One of my fellow teachers asked me the other day, "So what were the good old days like?" (This is the point where I should tell you that I am the teacher in our building with the largest number of years of experience.) This forced me to compare the two time periods: back then and now. I remember grading a lot of student work back then; I actually probably do less of that now because the student work has gotten more in depth, with more final projects and writing pieces rather than skills worksheets. What I don't remember are all of the extra meetings or teacher paperwork. We had our faculty meeting as needed and we had the professional development sessions, of course, but we didn't have all of the add-on trainings. I think that some of that can be blamed on the extra programming that has been added on through the years.

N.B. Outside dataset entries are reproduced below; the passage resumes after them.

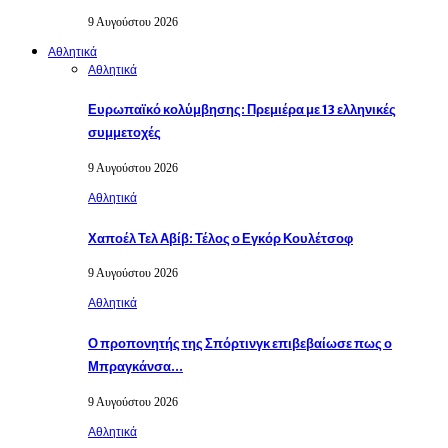
9 Αυγούστου 2026
Αθλητικά
Αθλητικά
Ευρωπαϊκό κολύμβησης: Πρεμιέρα με 13 ελληνικές
συμμετοχές
9 Αυγούστου 2026
Αθλητικά
Χαποέλ Τελ Αβίβ: Τέλος ο Εγκόρ Κουλέτσοφ
9 Αυγούστου 2026
Αθλητικά
Ο προπονητής της Σπόρτινγκ επιβεβαίωσε πως ο
Μπραγκάνσα…
9 Αυγούστου 2026
Αθλητικά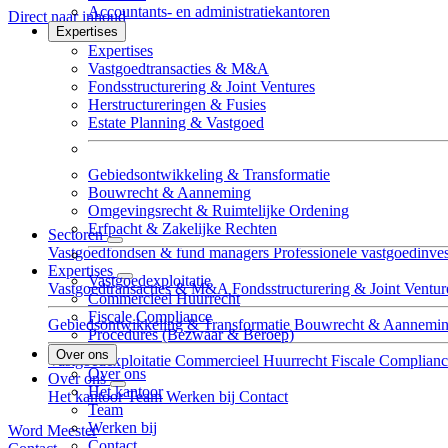
Accountants- en administratiekantoren
Direct naar inhoud
Expertises
Expertises
Vastgoed­transacties & M&A
Fondsstructurering & Joint Ventures
Herstructureringen & Fusies
Estate Planning & Vastgoed
Gebieds­ontwikkeling & Transformatie
Bouwrecht & Aanneming
Omgevingsrecht & Ruimtelijke Ordening
Erfpacht & Zakelijke Rechten
Sectoren
Vastgoedfondsen & fund managers
Professionele vastgoedinves
Expertises
Vastgoedexploitatie
Vastgoed­transacties & M&A
Fondsstructurering & Joint Ventur
Commercieel Huurrecht
Fiscale Compliance
Gebieds­ontwikkeling & Transformatie
Bouwrecht & Aannemi
Procedures (Bezwaar & Beroep)
Over ons
Vastgoedexploitatie
Commercieel Huurrecht
Fiscale Complian
Over ons
Over ons
Het kantoor
Het kantoor
Team
Werken bij
Contact
Team
Werken bij
Word Meester
Contact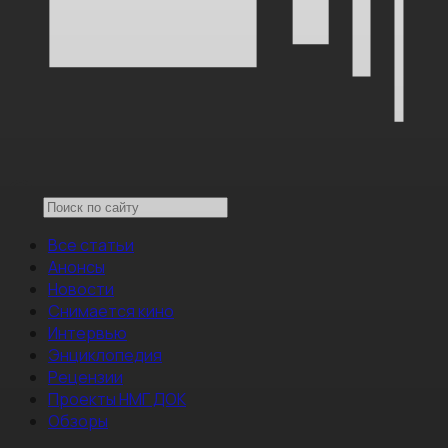
Все статьи
Анонсы
Новости
Снимается кино
Интервью
Энциклопедия
Рецензии
Проекты НМГ ДОК
Обзоры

Every time we begin a new program there is a new training. As far as paperwork goes, I remember having a red gradebook and the green "Bird Book" where we kept attendance. We didn't have the several assessment tracking sheets, the pacing guides, and other forms.
You would think that technology and computerization would make all of this paperwork easier, but it hasn't. I find myself spending more time in front of a computer screen: typing parent newsletters, answering emails from students or parents, creating lesson plans, entering grades into the online gradebook, and analyzing student data. Just when I think I have learned a program and I can maneuver it, someone decides to update and I find myself learning something all over again.
I am sure that things will smooth out at some point....... I will get myself organized, I will learn to let some things go, or I will just have to stop and take a breath. I can only hope that the day I am speaking of comes VERY SOON!